Die geplante Oberflächenwasserabgabe ist also umweltpolitisch nicht gerechtfertigt, wirtschaftspolitisch schädlich und verfassungsrechtlich fragwürdig. Daher fordern wir die Landesregierung auf, ihre Planungen zur Einführung einer Oberflächenwasserabgabe - auch wenn Sie, Herr Minister Müller, sie schon auf den Weg gebracht haben - einzustellen.

(Anhaltender Lebhafter Beifall bei CDU und F.D.P. - Klaus Schlie [CDU]: Sehr gut!)

Ich gratuliere auch Ihnen, Frau Kollegin, zu Ihrer ersten Parlamentsrede

(Beifall)

und erteile jetzt für die SPD-Fraktion dem Herrn Abgeordneten Jacobs das Wort.

(Vereinzelter Beifall bei der SPD - Zuruf von der CDU: Ist das seine letzte Rede?)

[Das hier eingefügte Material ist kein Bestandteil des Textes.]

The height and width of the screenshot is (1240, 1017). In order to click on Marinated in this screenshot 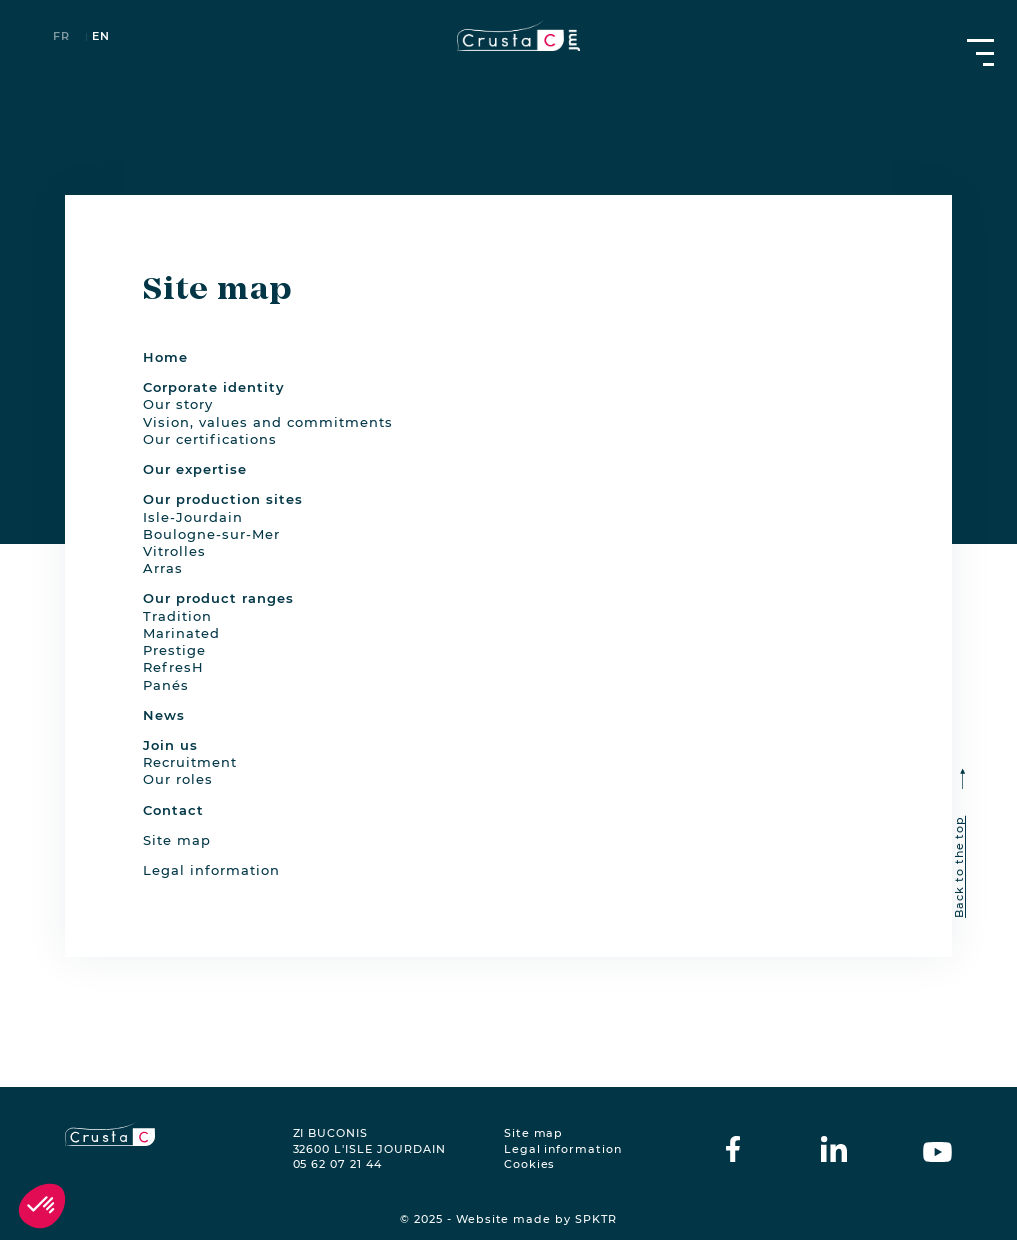, I will do `click(181, 633)`.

Herr Präsident! Meine sehr verehrten Damen und Herren! Die CDU hatte bereits in einer Presseerklärung vom 28. Juni angekündigt, diesen Antrag zu stellen. Dann gab es eine Finanzausschusssitzung am 29. Juni. Dort haben die beiden Staatssekretäre in den Ministerien für Finanzen und für Umwelt zugegeben, dass die Oberflächenwasserentnahmeabgabe auch ein Beitrag zur Konsolidierung des Landeshaushaltes sein soll. Das kann ja dann nicht mehr der Grund ihres Antrags gewesen sein.

Frau Sassen hat zum Schluss noch einmal die drei wesentlichen Gründe aufgeführt, die die CDU veranlassen, diesen Antrag zu stellen.

Der erste Grund ist die Behauptung, die Oberflächenwasserentnahmeabgabe sei verfassungsrechtlich fragwürdig.

(Klaus Schlie [CDU]: Sehr richtig!- Martin Kayenburg [CDU]: So ist es!)

Man will diese Regierung natürlich vor einer weiteren Niederlage vor dem Bundesverfassungsgericht bewahren.